| WORK TO BE COMPLETED |
Beginning at the first line of the data, print each line exactly, stopping after the line that contains "Chiều cao phù hợp".

| SUPPLIED MATERIAL |
▼▼▼
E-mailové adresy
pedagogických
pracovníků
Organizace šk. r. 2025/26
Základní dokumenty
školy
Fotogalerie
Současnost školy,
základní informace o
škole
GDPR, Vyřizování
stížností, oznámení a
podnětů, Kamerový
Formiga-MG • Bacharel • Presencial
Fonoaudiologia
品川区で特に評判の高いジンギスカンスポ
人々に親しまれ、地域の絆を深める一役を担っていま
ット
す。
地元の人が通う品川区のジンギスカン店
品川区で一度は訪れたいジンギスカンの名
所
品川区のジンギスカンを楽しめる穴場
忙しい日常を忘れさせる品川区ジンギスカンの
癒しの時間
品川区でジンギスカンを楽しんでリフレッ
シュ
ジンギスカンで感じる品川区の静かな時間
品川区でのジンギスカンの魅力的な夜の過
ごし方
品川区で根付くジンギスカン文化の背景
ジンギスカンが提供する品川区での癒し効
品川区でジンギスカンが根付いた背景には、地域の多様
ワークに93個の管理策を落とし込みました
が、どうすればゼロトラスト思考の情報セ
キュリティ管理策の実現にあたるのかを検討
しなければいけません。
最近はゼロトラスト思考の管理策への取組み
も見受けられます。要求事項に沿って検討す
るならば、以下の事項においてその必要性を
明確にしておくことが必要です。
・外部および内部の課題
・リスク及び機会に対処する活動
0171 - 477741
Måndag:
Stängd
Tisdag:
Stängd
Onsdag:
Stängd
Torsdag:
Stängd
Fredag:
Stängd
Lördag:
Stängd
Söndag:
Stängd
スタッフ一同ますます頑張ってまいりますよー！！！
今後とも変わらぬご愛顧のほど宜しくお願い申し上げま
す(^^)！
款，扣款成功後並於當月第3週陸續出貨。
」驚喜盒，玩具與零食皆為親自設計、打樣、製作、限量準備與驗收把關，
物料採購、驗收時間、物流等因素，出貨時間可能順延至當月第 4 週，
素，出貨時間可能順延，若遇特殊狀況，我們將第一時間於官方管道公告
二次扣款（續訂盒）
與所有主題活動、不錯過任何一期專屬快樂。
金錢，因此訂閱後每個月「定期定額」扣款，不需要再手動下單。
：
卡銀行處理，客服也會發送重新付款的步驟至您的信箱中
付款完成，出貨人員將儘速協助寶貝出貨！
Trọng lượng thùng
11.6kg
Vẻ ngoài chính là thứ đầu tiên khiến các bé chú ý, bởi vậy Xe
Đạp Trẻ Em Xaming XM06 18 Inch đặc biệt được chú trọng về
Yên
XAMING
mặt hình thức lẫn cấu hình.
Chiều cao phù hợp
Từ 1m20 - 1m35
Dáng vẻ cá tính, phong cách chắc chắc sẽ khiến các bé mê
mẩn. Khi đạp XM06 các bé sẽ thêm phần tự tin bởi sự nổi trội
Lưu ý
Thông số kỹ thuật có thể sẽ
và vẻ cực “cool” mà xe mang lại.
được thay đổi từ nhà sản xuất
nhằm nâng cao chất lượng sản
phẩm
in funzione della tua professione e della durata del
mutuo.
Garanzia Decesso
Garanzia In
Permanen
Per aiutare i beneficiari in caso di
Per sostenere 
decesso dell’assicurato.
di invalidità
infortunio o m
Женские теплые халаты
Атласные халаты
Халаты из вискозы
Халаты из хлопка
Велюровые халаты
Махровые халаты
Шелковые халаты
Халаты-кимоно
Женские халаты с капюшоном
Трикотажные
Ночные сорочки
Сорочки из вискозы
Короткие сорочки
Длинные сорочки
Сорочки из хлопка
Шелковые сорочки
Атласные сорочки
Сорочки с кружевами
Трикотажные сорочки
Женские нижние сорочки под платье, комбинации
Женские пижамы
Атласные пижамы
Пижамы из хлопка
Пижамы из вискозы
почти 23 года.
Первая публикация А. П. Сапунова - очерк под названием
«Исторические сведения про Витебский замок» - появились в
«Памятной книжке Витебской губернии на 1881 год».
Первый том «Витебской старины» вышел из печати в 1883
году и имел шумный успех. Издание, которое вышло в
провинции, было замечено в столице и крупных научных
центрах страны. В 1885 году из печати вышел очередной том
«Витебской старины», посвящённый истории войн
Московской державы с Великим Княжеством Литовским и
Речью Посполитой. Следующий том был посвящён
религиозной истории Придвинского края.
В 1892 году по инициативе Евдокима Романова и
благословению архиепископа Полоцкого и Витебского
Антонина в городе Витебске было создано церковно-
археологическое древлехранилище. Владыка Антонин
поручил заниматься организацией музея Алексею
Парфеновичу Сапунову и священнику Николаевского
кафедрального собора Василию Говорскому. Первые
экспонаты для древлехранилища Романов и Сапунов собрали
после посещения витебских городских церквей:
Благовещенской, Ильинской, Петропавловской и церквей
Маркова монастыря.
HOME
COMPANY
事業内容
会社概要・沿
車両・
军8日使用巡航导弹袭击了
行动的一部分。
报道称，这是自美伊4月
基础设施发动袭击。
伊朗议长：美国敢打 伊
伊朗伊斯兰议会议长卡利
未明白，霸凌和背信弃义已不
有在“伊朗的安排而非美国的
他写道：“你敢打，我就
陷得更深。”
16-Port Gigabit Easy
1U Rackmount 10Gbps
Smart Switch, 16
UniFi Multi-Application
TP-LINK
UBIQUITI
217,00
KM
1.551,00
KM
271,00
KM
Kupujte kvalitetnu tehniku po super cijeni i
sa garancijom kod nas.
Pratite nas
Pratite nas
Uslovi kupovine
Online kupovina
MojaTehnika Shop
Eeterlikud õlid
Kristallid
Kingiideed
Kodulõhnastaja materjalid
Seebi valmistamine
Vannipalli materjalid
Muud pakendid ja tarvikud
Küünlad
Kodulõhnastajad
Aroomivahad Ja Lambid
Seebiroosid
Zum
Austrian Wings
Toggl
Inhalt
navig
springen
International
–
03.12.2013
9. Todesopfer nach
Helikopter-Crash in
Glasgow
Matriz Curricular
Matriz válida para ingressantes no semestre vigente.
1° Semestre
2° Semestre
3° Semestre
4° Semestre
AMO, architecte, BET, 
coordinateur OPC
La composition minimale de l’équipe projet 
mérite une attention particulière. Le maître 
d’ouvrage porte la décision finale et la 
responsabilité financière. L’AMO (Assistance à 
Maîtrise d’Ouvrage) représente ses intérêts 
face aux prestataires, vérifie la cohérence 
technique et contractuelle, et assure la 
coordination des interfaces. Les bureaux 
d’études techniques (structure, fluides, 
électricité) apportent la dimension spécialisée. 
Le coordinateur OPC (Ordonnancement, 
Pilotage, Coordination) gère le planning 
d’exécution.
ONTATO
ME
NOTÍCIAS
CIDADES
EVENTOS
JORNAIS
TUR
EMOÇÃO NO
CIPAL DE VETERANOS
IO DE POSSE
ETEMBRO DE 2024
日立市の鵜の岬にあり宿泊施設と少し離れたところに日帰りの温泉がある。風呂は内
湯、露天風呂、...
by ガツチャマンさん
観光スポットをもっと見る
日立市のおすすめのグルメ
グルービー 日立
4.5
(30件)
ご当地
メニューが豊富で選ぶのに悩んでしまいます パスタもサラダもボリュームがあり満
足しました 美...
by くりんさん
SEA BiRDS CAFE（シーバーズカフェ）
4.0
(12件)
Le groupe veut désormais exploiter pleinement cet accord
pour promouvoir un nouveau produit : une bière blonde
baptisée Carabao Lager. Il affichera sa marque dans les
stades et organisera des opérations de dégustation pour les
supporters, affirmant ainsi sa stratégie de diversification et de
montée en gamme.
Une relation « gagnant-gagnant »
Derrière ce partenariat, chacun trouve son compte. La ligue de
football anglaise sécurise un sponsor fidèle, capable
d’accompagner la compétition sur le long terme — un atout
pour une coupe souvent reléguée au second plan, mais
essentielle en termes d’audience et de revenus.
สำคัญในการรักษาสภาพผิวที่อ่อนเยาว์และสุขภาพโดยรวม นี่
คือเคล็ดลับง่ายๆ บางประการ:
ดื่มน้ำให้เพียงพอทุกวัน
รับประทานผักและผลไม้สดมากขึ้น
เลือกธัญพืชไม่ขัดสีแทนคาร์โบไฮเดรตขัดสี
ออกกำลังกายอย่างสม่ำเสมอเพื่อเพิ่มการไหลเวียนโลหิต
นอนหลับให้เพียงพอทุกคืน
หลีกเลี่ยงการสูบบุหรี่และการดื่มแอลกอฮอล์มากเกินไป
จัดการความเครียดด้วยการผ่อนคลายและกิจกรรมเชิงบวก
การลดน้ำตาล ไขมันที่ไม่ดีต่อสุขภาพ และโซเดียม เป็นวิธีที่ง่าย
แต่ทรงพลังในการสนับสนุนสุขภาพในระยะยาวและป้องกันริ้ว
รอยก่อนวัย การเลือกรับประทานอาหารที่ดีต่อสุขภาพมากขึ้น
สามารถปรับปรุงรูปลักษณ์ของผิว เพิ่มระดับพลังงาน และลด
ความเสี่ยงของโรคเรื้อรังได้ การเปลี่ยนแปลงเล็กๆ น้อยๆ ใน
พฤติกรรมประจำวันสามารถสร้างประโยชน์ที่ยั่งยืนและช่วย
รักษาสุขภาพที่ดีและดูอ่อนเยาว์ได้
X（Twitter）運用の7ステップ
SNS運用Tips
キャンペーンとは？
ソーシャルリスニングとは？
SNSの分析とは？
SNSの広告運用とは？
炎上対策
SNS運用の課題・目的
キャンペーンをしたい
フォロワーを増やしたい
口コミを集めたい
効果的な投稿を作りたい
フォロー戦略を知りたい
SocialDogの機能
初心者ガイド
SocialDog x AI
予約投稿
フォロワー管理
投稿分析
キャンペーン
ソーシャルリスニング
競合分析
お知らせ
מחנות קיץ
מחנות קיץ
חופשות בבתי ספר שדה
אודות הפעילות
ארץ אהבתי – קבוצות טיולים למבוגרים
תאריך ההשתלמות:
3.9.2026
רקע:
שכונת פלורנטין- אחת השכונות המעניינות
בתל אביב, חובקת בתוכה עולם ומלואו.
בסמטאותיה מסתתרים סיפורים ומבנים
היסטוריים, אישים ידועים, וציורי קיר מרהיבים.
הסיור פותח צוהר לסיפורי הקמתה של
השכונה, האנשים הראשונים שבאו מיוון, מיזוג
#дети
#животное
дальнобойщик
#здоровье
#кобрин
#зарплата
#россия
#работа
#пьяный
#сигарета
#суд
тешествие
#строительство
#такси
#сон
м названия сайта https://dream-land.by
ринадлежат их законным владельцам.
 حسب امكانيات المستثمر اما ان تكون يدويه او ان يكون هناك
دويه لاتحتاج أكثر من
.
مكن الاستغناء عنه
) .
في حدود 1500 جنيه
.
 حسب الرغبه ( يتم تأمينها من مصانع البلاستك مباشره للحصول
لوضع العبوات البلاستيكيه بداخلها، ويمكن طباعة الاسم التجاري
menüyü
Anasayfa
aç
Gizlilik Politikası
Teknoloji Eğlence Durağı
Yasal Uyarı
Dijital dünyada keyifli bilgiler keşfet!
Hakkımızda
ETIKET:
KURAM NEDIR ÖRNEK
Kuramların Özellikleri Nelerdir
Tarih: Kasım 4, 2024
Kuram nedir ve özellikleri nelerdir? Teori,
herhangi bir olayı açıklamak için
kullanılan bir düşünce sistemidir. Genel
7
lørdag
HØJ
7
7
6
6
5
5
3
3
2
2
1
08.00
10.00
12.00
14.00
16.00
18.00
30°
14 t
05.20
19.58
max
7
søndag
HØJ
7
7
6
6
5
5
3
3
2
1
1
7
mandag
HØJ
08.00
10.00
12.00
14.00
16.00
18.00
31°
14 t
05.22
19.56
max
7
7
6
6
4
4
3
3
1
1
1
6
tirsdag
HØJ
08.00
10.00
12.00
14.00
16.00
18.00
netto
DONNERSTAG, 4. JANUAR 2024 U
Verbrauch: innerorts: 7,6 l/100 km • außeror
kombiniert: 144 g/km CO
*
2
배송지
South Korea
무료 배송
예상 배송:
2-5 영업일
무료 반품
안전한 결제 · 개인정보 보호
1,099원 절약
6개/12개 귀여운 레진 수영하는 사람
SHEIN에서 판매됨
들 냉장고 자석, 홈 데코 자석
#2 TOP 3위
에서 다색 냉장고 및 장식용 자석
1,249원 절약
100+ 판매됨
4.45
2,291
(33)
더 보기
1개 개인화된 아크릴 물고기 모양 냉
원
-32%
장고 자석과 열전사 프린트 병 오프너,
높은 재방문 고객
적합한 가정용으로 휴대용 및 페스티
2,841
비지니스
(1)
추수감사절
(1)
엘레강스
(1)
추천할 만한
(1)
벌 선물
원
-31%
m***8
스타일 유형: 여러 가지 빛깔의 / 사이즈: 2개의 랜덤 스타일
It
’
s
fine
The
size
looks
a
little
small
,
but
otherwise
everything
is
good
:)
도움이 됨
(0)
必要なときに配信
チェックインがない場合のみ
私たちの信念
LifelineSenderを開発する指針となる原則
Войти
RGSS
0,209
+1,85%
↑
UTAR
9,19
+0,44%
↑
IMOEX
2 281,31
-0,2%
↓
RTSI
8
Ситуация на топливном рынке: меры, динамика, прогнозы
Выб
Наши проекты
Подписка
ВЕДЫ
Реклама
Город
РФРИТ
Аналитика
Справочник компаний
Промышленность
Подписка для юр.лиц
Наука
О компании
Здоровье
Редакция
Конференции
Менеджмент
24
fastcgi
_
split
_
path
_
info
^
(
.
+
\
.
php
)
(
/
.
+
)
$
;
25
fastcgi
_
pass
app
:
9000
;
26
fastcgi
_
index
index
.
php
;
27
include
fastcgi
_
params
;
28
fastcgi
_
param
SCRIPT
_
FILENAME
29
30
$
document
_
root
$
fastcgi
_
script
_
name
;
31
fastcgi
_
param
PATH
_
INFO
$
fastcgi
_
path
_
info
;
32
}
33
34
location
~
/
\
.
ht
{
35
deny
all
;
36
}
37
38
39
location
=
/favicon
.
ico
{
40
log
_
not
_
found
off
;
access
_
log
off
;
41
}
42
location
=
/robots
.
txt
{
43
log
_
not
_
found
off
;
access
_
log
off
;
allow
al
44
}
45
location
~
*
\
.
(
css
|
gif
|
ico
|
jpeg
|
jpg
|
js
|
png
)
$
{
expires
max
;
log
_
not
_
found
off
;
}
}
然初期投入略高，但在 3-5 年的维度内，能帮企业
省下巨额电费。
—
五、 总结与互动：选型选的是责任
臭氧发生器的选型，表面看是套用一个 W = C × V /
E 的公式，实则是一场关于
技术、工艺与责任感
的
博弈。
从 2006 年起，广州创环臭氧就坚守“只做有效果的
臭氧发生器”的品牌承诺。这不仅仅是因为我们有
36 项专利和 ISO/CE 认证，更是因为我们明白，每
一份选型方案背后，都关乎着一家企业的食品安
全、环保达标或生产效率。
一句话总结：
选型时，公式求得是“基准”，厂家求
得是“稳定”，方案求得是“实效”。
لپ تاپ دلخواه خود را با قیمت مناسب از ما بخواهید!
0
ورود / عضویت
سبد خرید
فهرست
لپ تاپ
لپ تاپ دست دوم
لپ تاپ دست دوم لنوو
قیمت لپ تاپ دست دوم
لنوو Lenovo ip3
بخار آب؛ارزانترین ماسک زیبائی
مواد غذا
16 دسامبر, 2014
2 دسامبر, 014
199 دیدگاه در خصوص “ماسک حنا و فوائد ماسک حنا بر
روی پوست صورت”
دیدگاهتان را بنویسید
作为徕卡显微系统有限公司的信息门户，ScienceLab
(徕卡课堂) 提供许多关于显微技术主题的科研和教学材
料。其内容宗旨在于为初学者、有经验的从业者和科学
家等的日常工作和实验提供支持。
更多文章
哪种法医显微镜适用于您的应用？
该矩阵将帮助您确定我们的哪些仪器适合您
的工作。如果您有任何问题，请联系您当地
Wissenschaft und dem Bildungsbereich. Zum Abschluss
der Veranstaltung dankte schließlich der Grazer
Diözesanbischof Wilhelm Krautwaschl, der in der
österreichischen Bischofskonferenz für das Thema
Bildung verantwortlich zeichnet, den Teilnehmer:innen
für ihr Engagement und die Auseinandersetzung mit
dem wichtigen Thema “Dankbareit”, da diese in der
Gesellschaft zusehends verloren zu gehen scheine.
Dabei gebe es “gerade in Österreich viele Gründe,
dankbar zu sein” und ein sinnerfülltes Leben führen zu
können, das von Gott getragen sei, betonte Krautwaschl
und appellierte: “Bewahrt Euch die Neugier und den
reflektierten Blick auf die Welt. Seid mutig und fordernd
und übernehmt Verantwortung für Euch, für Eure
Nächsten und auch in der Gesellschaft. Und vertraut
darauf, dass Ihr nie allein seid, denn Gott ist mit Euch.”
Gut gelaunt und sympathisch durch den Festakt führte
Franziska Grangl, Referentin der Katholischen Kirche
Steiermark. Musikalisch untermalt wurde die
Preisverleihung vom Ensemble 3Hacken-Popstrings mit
▲▲▲
| EXERCISE SOLUTION |
E-mailové adresy
pedagogických
pracovníků
Organizace šk. r. 2025/26
Základní dokumenty
školy
Fotogalerie
Současnost školy,
základní informace o
škole
GDPR, Vyřizování
stížností, oznámení a
podnětů, Kamerový
Formiga-MG • Bacharel • Presencial
Fonoaudiologia
品川区で特に評判の高いジンギスカンスポ
人々に親しまれ、地域の絆を深める一役を担っていま
ット
す。
地元の人が通う品川区のジンギスカン店
品川区で一度は訪れたいジンギスカンの名
所
品川区のジンギスカンを楽しめる穴場
忙しい日常を忘れさせる品川区ジンギスカンの
癒しの時間
品川区でジンギスカンを楽しんでリフレッ
シュ
ジンギスカンで感じる品川区の静かな時間
品川区でのジンギスカンの魅力的な夜の過
ごし方
品川区で根付くジンギスカン文化の背景
ジンギスカンが提供する品川区での癒し効
品川区でジンギスカンが根付いた背景には、地域の多様
ワークに93個の管理策を落とし込みました
が、どうすればゼロトラスト思考の情報セ
キュリティ管理策の実現にあたるのかを検討
しなければいけません。
最近はゼロトラスト思考の管理策への取組み
も見受けられます。要求事項に沿って検討す
るならば、以下の事項においてその必要性を
明確にしておくことが必要です。
・外部および内部の課題
・リスク及び機会に対処する活動
0171 - 477741
Måndag:
Stängd
Tisdag:
Stängd
Onsdag:
Stängd
Torsdag:
Stängd
Fredag:
Stängd
Lördag:
Stängd
Söndag:
Stängd
スタッフ一同ますます頑張ってまいりますよー！！！
今後とも変わらぬご愛顧のほど宜しくお願い申し上げま
す(^^)！
款，扣款成功後並於當月第3週陸續出貨。
」驚喜盒，玩具與零食皆為親自設計、打樣、製作、限量準備與驗收把關，
物料採購、驗收時間、物流等因素，出貨時間可能順延至當月第 4 週，
素，出貨時間可能順延，若遇特殊狀況，我們將第一時間於官方管道公告
二次扣款（續訂盒）
與所有主題活動、不錯過任何一期專屬快樂。
金錢，因此訂閱後每個月「定期定額」扣款，不需要再手動下單。
：
卡銀行處理，客服也會發送重新付款的步驟至您的信箱中
付款完成，出貨人員將儘速協助寶貝出貨！
Trọng lượng thùng
11.6kg
Vẻ ngoài chính là thứ đầu tiên khiến các bé chú ý, bởi vậy Xe
Đạp Trẻ Em Xaming XM06 18 Inch đặc biệt được chú trọng về
Yên
XAMING
mặt hình thức lẫn cấu hình.
Chiều cao phù hợp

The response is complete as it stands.